We should be saving and reusing every drop of storm water to help keep our tree canopy alive, to further replenish depleted underground aquifers and to help us become less reliant on imported water sources.
If the El Niño predictions come true, Southern California will see much more rain over the next few months. We know that one wet winter can’t solve the drought or make us more water resilient. We also know that conservation alone won’t be the cure-all.
While Angelenos have resoundingly answered Gov. Jerry Brown’s call to reduce water use, that reduction is only part of the equation. We also need a 21st-century stormwater infrastructure that will save as much rain as possible instead of losing it to the ocean.
With efficient infrastructure, we can capture more storm runoff, clean it and store it for later use. We can clean up our polluted water ways, create good-paying jobs and make our communities more sustainable and livable.
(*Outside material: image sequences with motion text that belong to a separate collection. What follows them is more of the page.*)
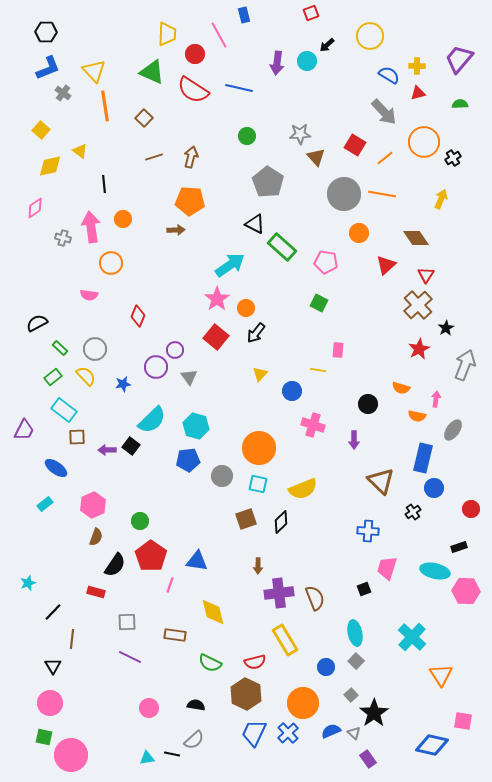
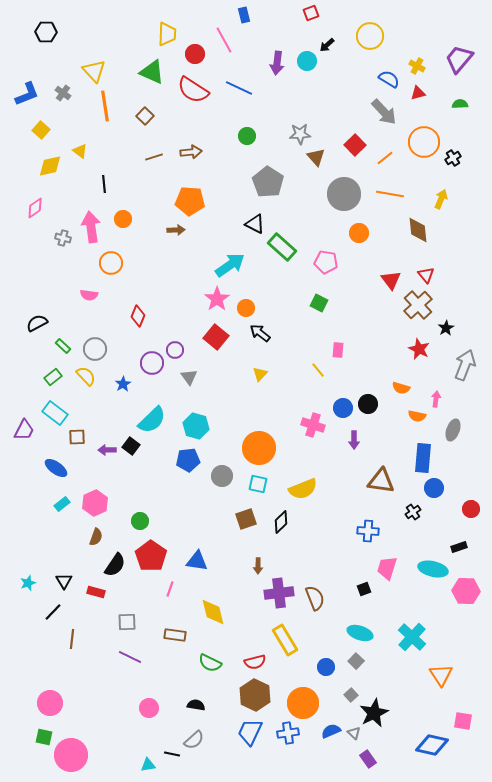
pink line at (219, 35): moved 5 px right, 5 px down
yellow cross at (417, 66): rotated 28 degrees clockwise
blue L-shape at (48, 68): moved 21 px left, 26 px down
blue semicircle at (389, 75): moved 4 px down
blue line at (239, 88): rotated 12 degrees clockwise
brown square at (144, 118): moved 1 px right, 2 px up
red square at (355, 145): rotated 15 degrees clockwise
brown arrow at (191, 157): moved 5 px up; rotated 70 degrees clockwise
orange line at (382, 194): moved 8 px right
brown diamond at (416, 238): moved 2 px right, 8 px up; rotated 28 degrees clockwise
red triangle at (386, 265): moved 5 px right, 15 px down; rotated 25 degrees counterclockwise
red triangle at (426, 275): rotated 12 degrees counterclockwise
black arrow at (256, 333): moved 4 px right; rotated 90 degrees clockwise
green rectangle at (60, 348): moved 3 px right, 2 px up
red star at (419, 349): rotated 20 degrees counterclockwise
purple circle at (156, 367): moved 4 px left, 4 px up
yellow line at (318, 370): rotated 42 degrees clockwise
blue star at (123, 384): rotated 21 degrees counterclockwise
blue circle at (292, 391): moved 51 px right, 17 px down
cyan rectangle at (64, 410): moved 9 px left, 3 px down
gray ellipse at (453, 430): rotated 15 degrees counterclockwise
blue rectangle at (423, 458): rotated 8 degrees counterclockwise
brown triangle at (381, 481): rotated 36 degrees counterclockwise
cyan rectangle at (45, 504): moved 17 px right
pink hexagon at (93, 505): moved 2 px right, 2 px up
cyan ellipse at (435, 571): moved 2 px left, 2 px up
pink line at (170, 585): moved 4 px down
cyan ellipse at (355, 633): moved 5 px right; rotated 60 degrees counterclockwise
black triangle at (53, 666): moved 11 px right, 85 px up
brown hexagon at (246, 694): moved 9 px right, 1 px down
black star at (374, 713): rotated 8 degrees clockwise
blue trapezoid at (254, 733): moved 4 px left, 1 px up
blue cross at (288, 733): rotated 35 degrees clockwise
cyan triangle at (147, 758): moved 1 px right, 7 px down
And we know how to do this: we already have the technology and engineering expertise to reshape our concrete basin into a “green sponge” by building regional and neighborhood-scale water capture projects.
Take, for instance, Sun Valley Park, where the Los Angeles County Flood Control District, the City of Los Angeles and the environmental organization Tree- People came together to build a stormwater treatment system under a park. This multi-benefit project not only fixed a chronic local flood problem, in only a decade it has captured nearly 250 acre-feet of storm water—enough to supply about 50 families of four each year—that would have otherwise been lost to the ocean.
Other cities, like Philadelphia, are doing this on a much larger scale. So what’s stopping L.A. County from scaling up?
First, we need better cooperation. Local government entities, including cities, water providers and wastewater utilities, need to look beyond their core missions and come together around green infrastructure planning and construction.
Second, constructing the necessary stormwater infrastructure will require a sustained investment of funds. It isn’t cheap, but it’s far less expensive than doing nothing. So far, investment in new stormwater infrastructure has been intermittent and inadequate. The region’s governments must invest more in infrastructure to capture and reuse rainfall. Recent surveys show that the public supports investing in water. Now is the right time to step up.
The prospect of an epic season of winter storms in the middle of an historic drought has to make us all rethink our relationship with storm water. Losing billions of gallons of rainwater, simply because we lack the infrastructure or political will to capture it, is just not smart. We need to do it now.
There is no time, or water, to waste.
Kuehl’s Third District includes Calabasas, Agoura Hills and Westlake Village.